È stata poi concordata una mediazione per le assunzioni dei neolaureati, soluzione alla carenza di medici che però non piace molto all’Università. La proposta da portare al tavolo con il Miur è di predisporre per gli studenti di Medicina un biennio uguale per tutti e di differenziare il triennio tra formazione «classica» e assunzione a tempo determinato in ospedale, fino al termine della specializzazione. Nel frattempo gli specializzandi dell’ultimo anno possono già parteci
pare ai concorsi pubblici.
Ieri sera dopo il Cdm è arrivato l’intervento del vicepremier Matteo Salvini: «Il lavoro è stato fatto, siamo pronti per votare al prossimo Consiglio dei ministri il testo base sulle autonomie per dare risposte ai cittadini delle tre regioni che aspettano da tempo, Lombardia, Veneto ed Emilia-Romagna. A conferma della bontà del progetto anche le regioni Piemonte, Marche, Campania, Liguria e Umbria hanno avanzato richiesta di maggiore autonomia, il nostro obiettivo è di riunire il Paese nel nome della modernità, dell’efficienza, della trasparenza e del merito».
Se passi avanti sono stati fatti sulla Sanità, resta invece lontano l’accordo con il ministro dell’Ambiente Sergio Costa e quello dei Beni Culturali Alberto Bonisoli, così come restano da sciogliere i nodi relativi alle concessioni autostradali e alla titolarità della rete ferroviaria con il ministero delle Infrastrutture guidato da Danilo Toninelli (che oggi vedrà il governatore Luca Zaia a Roma per discutere della nomina del nuovo commissario del Mose; i due si rivedranno domani per l’inaugurazione del nuovo ponte sul Piave a Ponte della Priula).
Al di là dei tavoli tecnici, però, ciò che conta è la volontà politica di arrivare alla firma dell’intesa tra il presidente del Consiglio Giuseppe Conte e il governatore Luca Zaia.

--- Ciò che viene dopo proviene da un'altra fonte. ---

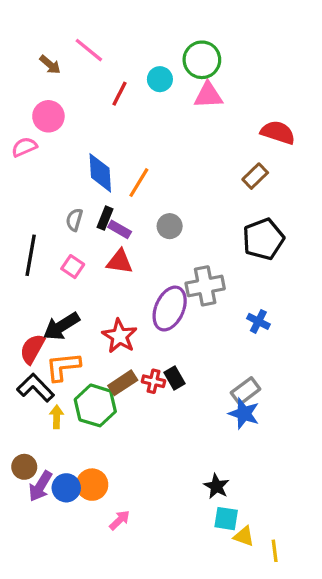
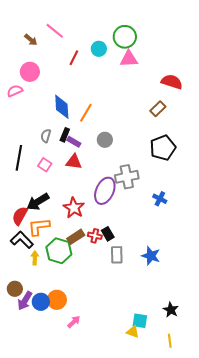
gray rectangle: (246, 391) -> (117, 255), moved, turned -54
black star: (216, 486) -> (171, 310), moved
yellow triangle: (244, 536) -> (133, 332), moved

C’è? Non c’è? È quel che chiederà questa mattina Stefani a Conte in un faccia a faccia a Palazzo Chigi. Il mandato di Matteo Salvini al suo ministro è chiaro: «Si va avanti come treni». Il premier si è fatto garante della buona riuscita delle operazioni ma il Movimento Cinque Stelle continua a fare resistenza. Martedì era stato il ministro per i Rapporti col parlamento Riccardo Fraccaro ad attaccare duramente Stefani, per via delle nomine nelle commissioni paritetiche del Trentino Alto Adige. Ieri la Lega ha replicato facendo approvare un emendamento al decreto Crescita alla Camera che trasferisce alle Regioni la titolarità e la gestione del Fondo sviluppo e coesione, il ricchissimo serbatoio di fondi destinato per l’80% al Mezzogiorno, facendo infuriare il ministro del Sud Barbara Lezzi: «Il M5S non lo voterà».
Sempre ieri Anci e Upi di Veneto, Lombardia ed EmiliaRomagna hanno firmato un documento congiunto in cui chiedono l’approvazione delle intese in tempi rapidi.